Stack that on top of sea-level rise and the math is grim. The United Nations Intergovernmental Panel on Climate Change and the nonprofit Climate Central have warned that about 300 million could be subject to regular coastal flooding by midcentury. In the United States, the American Society of Civil Engineers has warned that hard defenses alone would cost well over $400 billion this century, and they require ongoing upgrades as seas continue to rise.
Cost and Carbon Calculus for Land-Raising Projects
Its founder contends terraforming can offer protection at a fraction of the price of walls. A preliminary estimate for San Rafael: roughly $92 million to raise about 240 acres by four feet — high enough to make up for previous subsidence and four decades’ worth of floodplain. As the slurry is based on waste wood left to soak underground, the company also hopes to produce carbon credits, asserting that biomass will be stored safely and kept from reentering the atmosphere.
That premise will invite scrutiny. Market norms organizations like the Integrity Council for the Voluntary Carbon Market and regulators such as the California Air Resources Board have increased scrutiny of permanence and monitoring. Demonstrating long-term carbon storage, quantifying moisture levels, and ensuring there are no unintended methane emissions will also be critical if project credits are used to reduce costs.
Seismic and Safety Questions for Earthquake Zones
Some are not persuaded that pumping in lightweight material is safe in earthquake country.
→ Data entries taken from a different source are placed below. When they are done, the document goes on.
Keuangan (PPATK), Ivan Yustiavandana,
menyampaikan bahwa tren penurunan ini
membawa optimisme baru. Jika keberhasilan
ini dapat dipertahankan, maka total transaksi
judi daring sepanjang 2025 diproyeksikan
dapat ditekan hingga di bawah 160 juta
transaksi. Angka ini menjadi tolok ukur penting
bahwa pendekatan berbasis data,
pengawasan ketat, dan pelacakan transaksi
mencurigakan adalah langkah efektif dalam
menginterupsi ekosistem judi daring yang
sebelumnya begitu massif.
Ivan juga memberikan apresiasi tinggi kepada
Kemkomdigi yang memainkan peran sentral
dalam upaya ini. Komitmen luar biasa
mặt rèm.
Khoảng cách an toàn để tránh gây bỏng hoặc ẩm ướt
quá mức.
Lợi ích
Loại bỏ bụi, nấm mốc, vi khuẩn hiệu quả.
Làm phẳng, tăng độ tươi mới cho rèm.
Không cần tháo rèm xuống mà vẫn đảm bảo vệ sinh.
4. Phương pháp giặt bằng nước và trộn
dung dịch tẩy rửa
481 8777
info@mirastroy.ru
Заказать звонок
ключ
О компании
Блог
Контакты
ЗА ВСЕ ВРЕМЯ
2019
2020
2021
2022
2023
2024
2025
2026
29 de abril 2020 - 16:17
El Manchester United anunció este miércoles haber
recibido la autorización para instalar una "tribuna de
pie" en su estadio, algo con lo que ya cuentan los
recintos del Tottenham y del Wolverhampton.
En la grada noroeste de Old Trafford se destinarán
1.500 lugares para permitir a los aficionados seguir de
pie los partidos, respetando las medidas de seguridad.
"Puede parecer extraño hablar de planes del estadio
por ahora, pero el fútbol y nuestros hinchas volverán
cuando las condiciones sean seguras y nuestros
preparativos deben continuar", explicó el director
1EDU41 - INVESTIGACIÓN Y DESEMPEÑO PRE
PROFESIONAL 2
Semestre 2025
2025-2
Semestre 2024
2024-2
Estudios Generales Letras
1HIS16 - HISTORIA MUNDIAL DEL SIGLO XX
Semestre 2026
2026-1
Geotechnical specialists will insist on having cyclic triaxial and shear studies to know how the consolidated slurry actually behaves under seismic loads, and if it could indeed exacerbate soil liquefaction. The team argues that distributed ground-raising is more tolerant of some failure modes than tall dikes and seawalls, and it can be designed to improve site response.
Feasibility will also be driven by environmental factors. Both the U.S. Army Corps of Engineers and the California Coastal Commission usually demand rigorous impact studies, feedstock sourcing plans, groundwater protections, and post-construction settlement monitoring. The company says its robots have been in operation at a pilot site for more than a year, developing the data set required for permitting and third-party review.
From Pilot to City Scale: Funding and Deployment Path
The business model shares project revenue with civil contractors, turning the startup into a technology partner on city-led capital upgrades. Near-term targets are neighborhood-scale elevations connected with stormwater retrofits, and uses in wetland restoration, where subsidence and sea-level rise are drowning marshes that protect against storms. Funding might come from FEMA’s Hazard Mitigation Grant Program or the Bipartisan Infrastructure Law and state climate resilience budgets, if successful results stand up to peer review.
Ultimately, the company’s pitch is at once personal and pragmatic: the ability to empower cities to carve out their own topography rather than ceding it to the sea. In places like San Rafael, where costly seawalls are politically and financially unattainable, robots that raise the ground could provide a middle path — so long as science, seismic performance, and community confidence can be built block by lifted block.